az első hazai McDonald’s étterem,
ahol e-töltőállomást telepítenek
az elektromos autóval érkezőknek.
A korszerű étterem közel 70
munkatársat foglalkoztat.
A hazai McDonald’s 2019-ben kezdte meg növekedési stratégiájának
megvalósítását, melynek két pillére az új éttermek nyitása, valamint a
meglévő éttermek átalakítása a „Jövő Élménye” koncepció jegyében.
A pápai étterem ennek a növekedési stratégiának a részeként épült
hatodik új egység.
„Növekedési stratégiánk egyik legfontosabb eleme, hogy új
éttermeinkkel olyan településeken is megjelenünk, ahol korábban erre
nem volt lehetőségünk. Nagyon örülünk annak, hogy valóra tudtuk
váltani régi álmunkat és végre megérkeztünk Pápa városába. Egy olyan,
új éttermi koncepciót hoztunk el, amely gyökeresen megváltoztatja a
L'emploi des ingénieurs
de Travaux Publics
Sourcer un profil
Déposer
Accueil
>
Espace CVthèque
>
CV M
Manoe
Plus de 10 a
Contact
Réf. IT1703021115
---
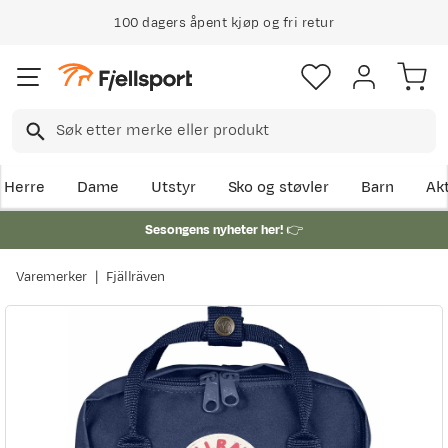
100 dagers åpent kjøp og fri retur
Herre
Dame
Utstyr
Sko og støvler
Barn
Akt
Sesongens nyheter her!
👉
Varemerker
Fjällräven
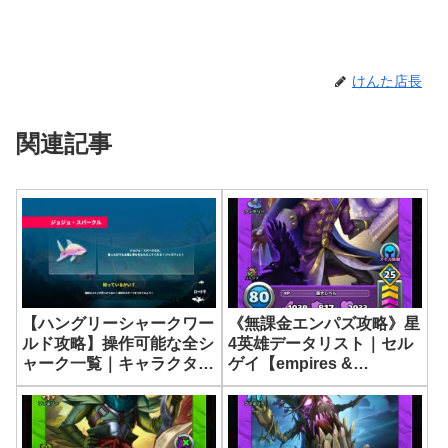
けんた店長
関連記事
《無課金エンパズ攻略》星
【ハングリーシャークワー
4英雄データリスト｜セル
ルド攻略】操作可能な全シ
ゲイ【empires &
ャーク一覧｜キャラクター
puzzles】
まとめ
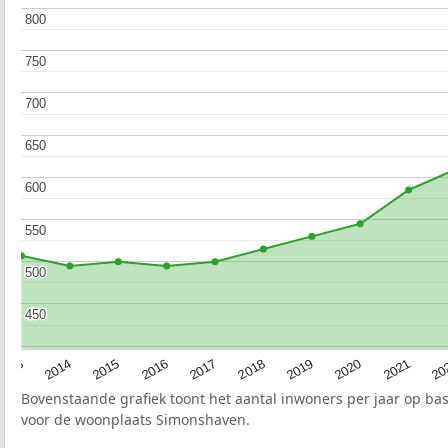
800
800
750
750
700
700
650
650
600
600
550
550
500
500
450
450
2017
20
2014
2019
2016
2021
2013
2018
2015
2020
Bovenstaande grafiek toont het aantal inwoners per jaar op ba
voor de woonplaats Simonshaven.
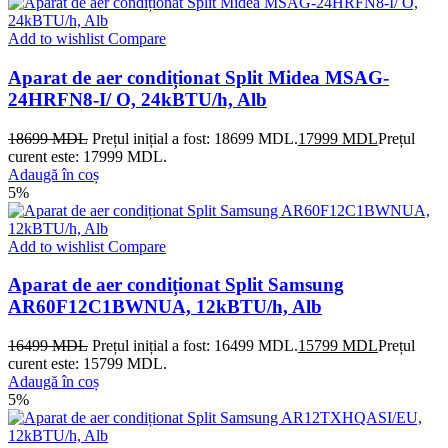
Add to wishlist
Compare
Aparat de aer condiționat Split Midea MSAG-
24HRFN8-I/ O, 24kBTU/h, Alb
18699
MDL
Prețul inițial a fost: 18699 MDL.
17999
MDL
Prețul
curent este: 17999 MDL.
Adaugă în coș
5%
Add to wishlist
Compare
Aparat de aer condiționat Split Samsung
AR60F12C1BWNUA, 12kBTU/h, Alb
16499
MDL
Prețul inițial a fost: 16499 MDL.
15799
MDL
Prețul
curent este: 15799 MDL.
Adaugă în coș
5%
...
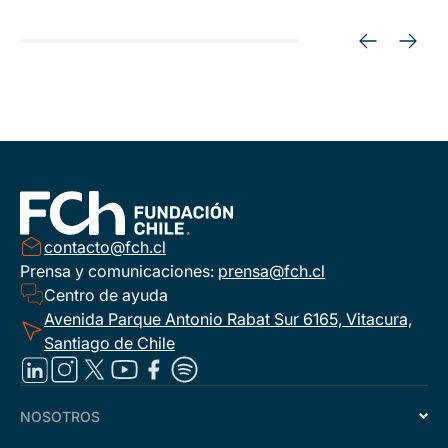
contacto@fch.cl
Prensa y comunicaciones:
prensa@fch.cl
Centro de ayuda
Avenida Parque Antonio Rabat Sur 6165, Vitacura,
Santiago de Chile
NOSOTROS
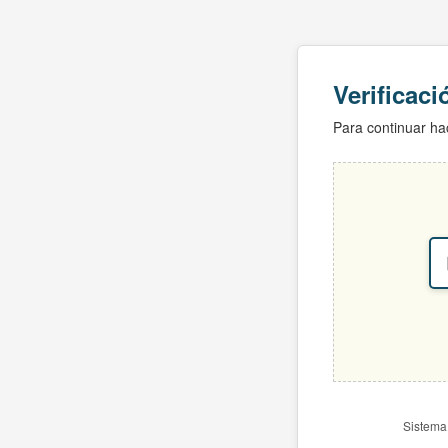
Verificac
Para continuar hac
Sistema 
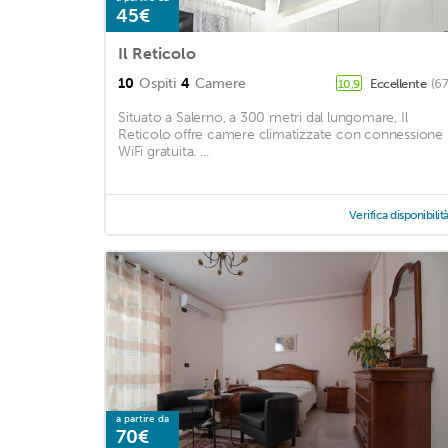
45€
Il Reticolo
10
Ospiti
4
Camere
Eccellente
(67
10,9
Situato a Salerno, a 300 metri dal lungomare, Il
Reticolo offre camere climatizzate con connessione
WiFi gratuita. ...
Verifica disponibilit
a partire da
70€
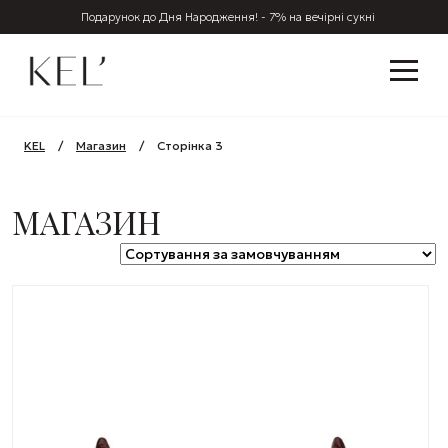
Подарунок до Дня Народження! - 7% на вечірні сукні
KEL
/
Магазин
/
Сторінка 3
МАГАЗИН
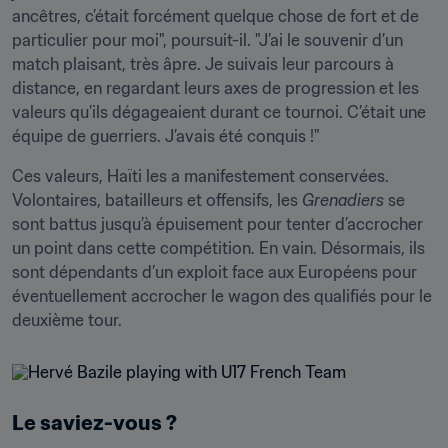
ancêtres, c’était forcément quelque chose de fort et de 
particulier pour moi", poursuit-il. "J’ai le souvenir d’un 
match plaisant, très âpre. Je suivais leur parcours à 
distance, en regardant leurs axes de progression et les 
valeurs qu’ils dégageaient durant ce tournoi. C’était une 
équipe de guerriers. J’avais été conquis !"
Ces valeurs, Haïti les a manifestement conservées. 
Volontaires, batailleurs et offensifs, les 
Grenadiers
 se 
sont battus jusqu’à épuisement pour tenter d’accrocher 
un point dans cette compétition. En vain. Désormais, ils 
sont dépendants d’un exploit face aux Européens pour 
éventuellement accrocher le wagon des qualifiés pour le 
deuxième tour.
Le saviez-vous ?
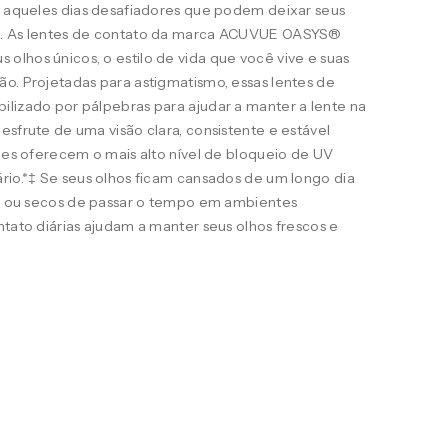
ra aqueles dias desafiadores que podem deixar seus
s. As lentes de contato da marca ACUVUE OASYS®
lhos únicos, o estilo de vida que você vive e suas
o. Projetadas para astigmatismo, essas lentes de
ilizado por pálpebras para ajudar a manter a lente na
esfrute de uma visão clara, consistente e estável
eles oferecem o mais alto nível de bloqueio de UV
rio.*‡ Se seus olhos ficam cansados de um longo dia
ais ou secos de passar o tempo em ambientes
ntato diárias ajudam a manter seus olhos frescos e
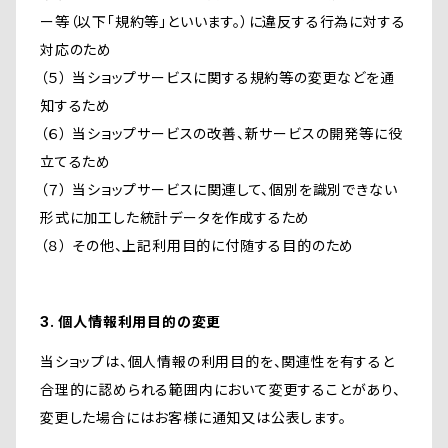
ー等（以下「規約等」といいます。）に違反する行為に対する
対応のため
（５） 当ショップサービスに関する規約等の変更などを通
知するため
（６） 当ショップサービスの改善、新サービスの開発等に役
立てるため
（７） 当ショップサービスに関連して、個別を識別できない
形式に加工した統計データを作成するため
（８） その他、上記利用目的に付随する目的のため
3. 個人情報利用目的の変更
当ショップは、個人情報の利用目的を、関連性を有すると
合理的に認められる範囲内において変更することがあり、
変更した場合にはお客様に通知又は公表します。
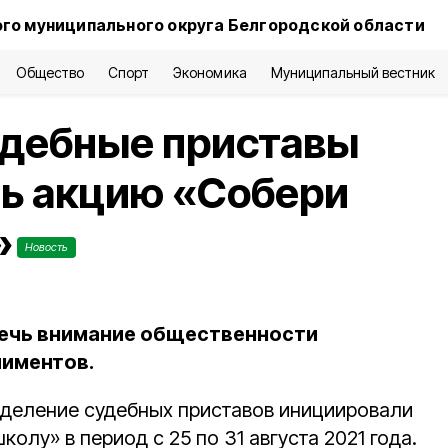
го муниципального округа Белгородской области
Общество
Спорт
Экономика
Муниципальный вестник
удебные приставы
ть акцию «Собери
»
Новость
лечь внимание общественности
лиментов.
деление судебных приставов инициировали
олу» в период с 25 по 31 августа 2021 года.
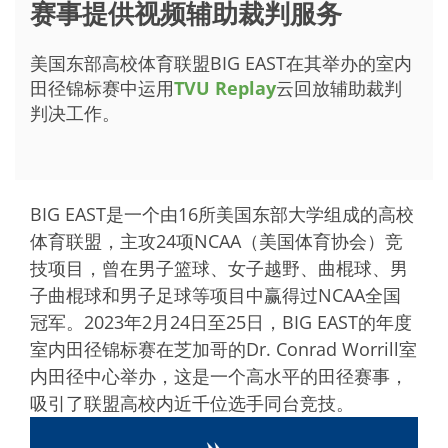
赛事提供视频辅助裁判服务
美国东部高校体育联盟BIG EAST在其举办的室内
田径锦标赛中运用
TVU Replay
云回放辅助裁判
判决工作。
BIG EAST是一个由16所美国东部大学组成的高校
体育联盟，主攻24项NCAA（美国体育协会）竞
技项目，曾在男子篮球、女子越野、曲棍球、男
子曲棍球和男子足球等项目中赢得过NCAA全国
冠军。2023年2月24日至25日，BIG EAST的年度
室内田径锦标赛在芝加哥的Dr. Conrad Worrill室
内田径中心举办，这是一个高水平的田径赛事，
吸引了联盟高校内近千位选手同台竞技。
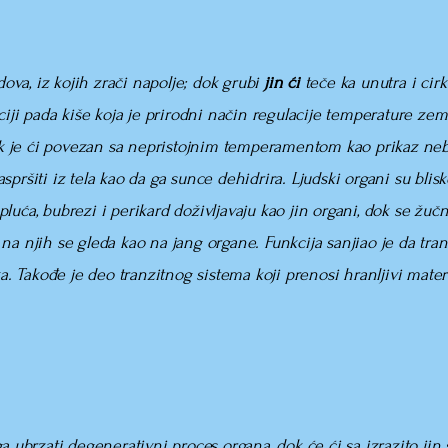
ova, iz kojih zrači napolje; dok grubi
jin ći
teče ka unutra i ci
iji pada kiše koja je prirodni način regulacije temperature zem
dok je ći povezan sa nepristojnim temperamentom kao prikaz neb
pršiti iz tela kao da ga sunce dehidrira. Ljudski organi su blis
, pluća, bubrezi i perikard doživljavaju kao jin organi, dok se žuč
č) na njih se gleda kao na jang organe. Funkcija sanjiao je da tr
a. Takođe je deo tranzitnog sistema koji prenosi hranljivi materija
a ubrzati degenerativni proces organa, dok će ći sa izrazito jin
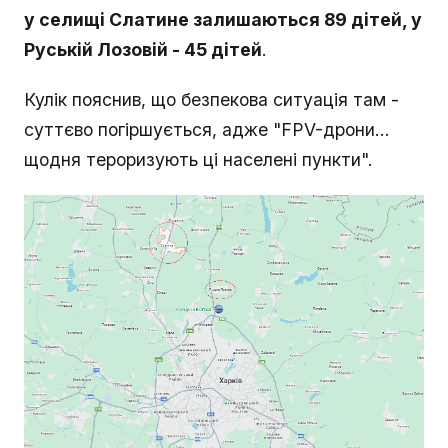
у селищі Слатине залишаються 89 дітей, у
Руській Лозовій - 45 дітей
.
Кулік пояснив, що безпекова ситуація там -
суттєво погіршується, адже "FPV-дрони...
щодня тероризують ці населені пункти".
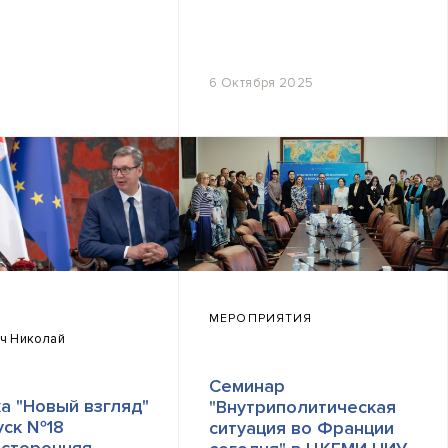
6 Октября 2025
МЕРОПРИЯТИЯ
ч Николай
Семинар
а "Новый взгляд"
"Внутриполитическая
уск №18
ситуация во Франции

> _Exercise instructions_
The answer consists of the lines above that include the word "Aparat", each copied exactly.

> _Your response_
Aparat de aer condiționat Split Midea MSAG-
Aparat de aer condiționat Split Samsung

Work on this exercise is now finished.